Content starts
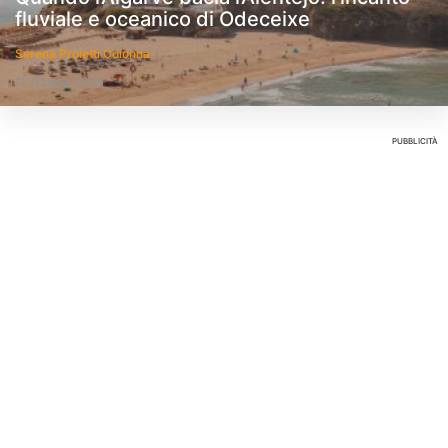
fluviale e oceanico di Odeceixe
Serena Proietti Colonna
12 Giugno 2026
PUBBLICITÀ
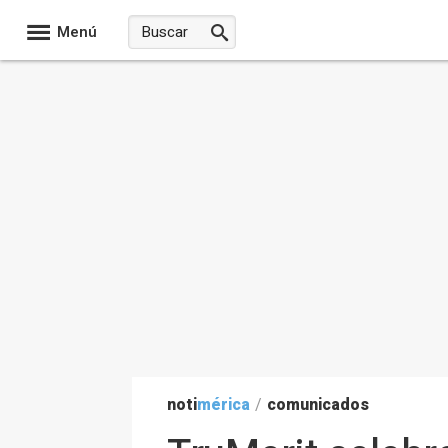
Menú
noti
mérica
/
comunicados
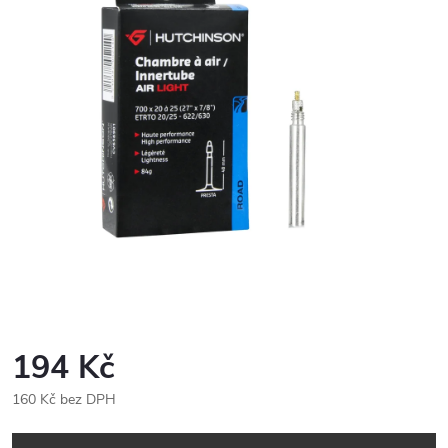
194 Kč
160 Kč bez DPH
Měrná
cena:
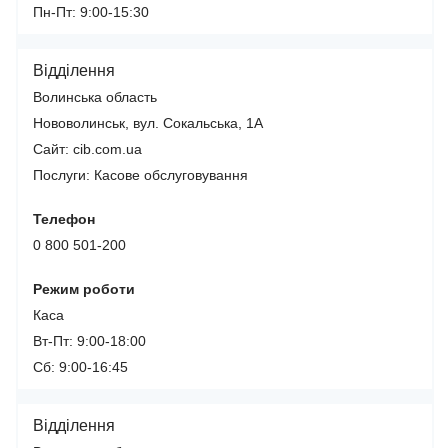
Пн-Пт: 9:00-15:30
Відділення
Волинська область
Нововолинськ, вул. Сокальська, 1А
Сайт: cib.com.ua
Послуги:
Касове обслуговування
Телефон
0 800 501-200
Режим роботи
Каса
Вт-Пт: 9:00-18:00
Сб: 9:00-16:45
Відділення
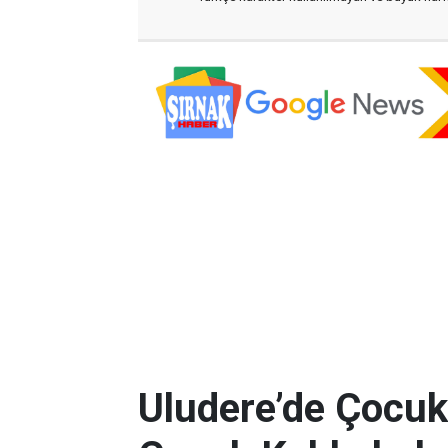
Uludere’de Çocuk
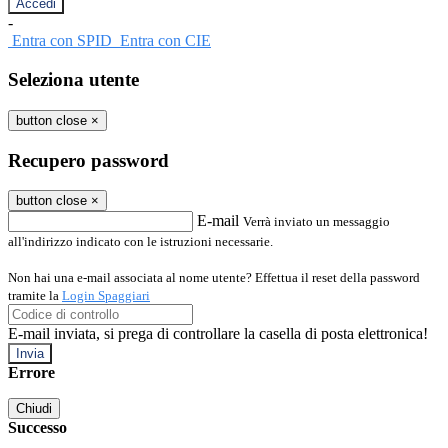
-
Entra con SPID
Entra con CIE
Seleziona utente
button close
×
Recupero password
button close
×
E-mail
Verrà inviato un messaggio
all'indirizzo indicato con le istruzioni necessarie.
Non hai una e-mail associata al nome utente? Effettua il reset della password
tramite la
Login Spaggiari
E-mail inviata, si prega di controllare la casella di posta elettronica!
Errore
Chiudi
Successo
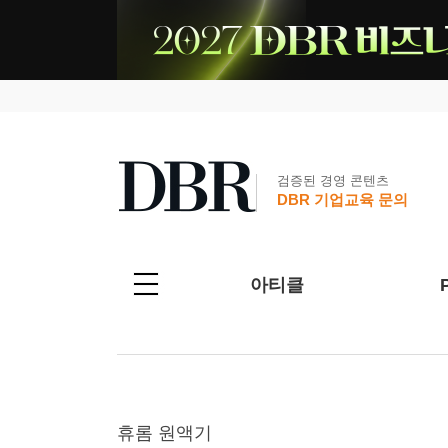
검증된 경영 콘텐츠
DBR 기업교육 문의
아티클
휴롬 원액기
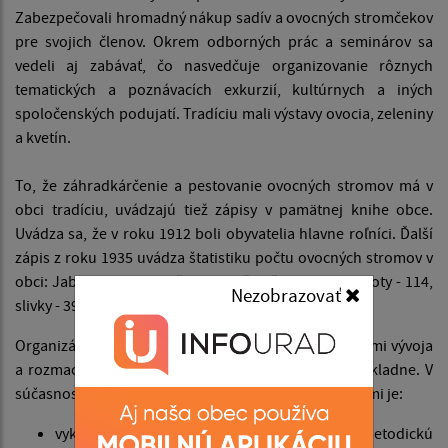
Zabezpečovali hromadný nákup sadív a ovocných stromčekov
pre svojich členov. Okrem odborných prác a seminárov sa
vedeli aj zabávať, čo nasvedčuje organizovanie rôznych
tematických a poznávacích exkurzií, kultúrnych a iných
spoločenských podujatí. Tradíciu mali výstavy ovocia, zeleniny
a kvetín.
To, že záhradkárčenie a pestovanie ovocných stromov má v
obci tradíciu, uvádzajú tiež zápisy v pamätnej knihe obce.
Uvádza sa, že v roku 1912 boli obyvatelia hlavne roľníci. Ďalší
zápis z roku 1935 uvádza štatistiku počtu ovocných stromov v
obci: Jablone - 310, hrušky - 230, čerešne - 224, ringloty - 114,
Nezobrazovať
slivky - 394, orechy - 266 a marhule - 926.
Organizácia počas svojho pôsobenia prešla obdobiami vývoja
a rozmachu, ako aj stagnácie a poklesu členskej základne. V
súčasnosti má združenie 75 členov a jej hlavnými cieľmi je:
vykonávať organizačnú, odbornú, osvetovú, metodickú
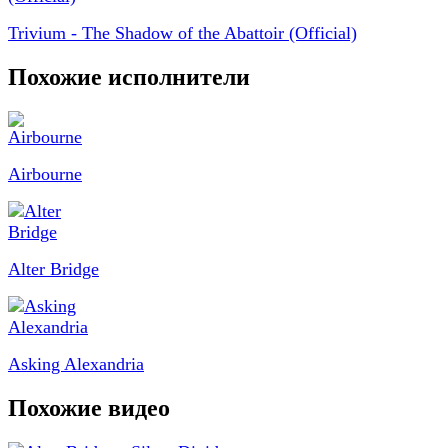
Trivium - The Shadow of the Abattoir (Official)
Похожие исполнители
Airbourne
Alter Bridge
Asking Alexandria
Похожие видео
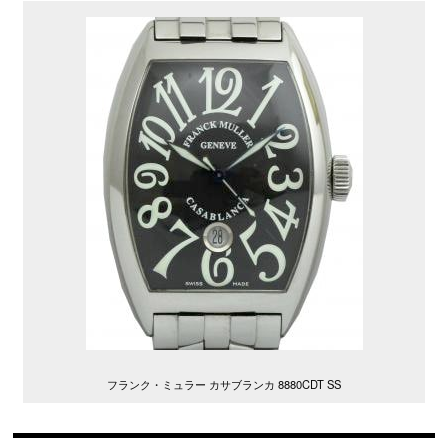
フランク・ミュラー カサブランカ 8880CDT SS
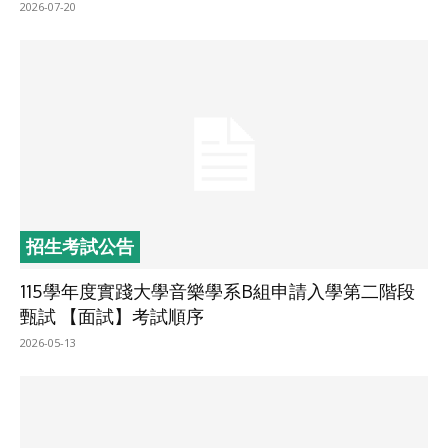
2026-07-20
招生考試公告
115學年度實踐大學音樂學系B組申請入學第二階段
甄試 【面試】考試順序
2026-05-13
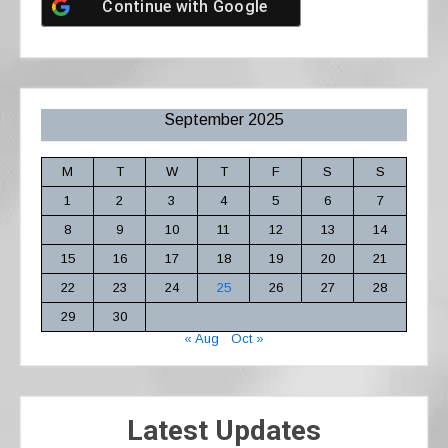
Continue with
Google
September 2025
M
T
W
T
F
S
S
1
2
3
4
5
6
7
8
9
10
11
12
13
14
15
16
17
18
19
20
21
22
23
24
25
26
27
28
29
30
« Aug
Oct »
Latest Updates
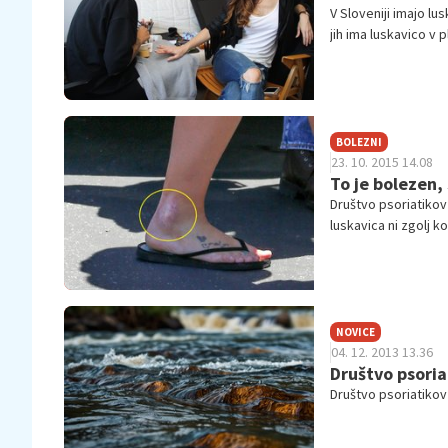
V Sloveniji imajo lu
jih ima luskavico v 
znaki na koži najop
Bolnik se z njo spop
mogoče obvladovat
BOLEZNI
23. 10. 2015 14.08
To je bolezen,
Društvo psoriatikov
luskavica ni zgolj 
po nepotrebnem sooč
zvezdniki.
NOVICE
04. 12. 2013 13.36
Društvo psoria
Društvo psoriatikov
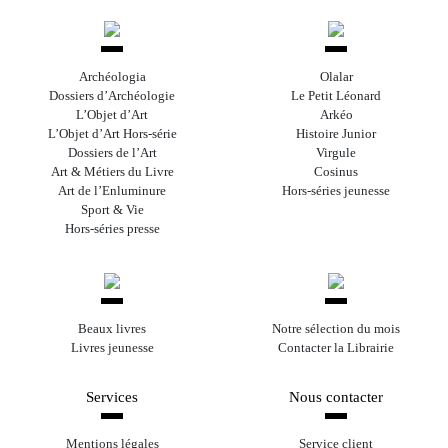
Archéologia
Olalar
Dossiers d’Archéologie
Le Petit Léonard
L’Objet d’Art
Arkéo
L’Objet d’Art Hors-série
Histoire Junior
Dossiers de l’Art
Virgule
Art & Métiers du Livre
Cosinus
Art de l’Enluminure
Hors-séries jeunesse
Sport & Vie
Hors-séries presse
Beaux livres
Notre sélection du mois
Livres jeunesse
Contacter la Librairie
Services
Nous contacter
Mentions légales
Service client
Content ends
Filter the records for the string "Dossiers" and copy every line that holds it.

Dossiers d’Archéologie
Dossiers de l’Art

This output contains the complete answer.